▸ **Data in this exercise**
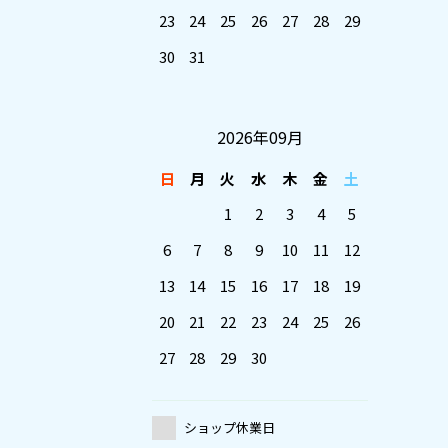
23
24
25
26
27
28
29
30
31
2026年09月
日
月
火
水
木
金
土
1
2
3
4
5
6
7
8
9
10
11
12
13
14
15
16
17
18
19
20
21
22
23
24
25
26
27
28
29
30
ショップ休業日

▸ **What to produce**
Each entry above should be given again exactly, with its pictures omitted.

▸ **Your solution**
23
24
25
26
27
28
29
30
31
2026年09月
日
月
火
水
木
金
土
1
2
3
4
5
6
7
8
9
10
11
12
13
14
15
16
17
18
19
20
21
22
23
24
25
26
27
28
29
30
ショップ休業日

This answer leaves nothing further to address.